WORK TO BE COMPLETED:
Produce a faithful copy of every record below, without the pictures.

•••

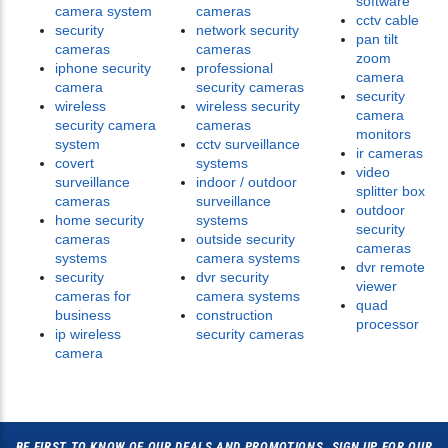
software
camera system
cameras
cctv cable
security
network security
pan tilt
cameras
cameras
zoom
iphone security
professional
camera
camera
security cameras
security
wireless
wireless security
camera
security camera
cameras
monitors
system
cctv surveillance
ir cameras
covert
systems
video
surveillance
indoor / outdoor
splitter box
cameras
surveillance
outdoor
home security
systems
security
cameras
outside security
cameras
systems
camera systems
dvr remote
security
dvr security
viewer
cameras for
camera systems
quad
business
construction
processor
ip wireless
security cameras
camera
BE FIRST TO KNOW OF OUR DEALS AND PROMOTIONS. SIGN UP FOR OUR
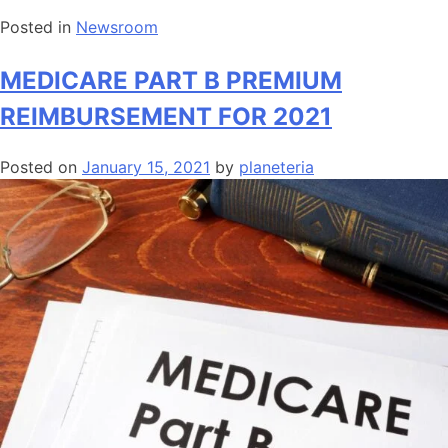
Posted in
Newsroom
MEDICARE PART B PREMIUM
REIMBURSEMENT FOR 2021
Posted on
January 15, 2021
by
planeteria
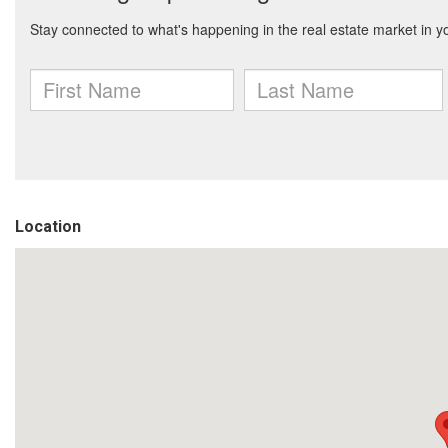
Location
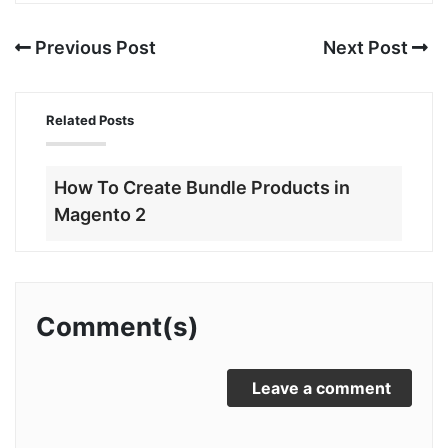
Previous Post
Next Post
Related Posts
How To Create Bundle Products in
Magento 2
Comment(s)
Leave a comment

•••

SOLUTION TO THIS PROBLEM:
software
camera system
cameras
cctv cable
security
network security
pan tilt
cameras
cameras
zoom
iphone security
professional
camera
camera
security cameras
security
wireless
wireless security
camera
security camera
cameras
monitors
system
cctv surveillance
ir cameras
covert
systems
video
surveillance
indoor / outdoor
splitter box
cameras
surveillance
outdoor
home security
systems
security
cameras
outside security
cameras
systems
camera systems
dvr remote
security
dvr security
viewer
cameras for
camera systems
quad
business
construction
processor
ip wireless
security cameras
camera
BE FIRST TO KNOW OF OUR DEALS AND PROMOTIONS. SIGN UP FOR OUR
Posted in
Newsroom
MEDICARE PART B PREMIUM
REIMBURSEMENT FOR 2021
Posted on
January 15, 2021
by
planeteria
Location
Previous Post
Next Post
Related Posts
How To Create Bundle Products in
Magento 2
Comment(s)
Leave a comment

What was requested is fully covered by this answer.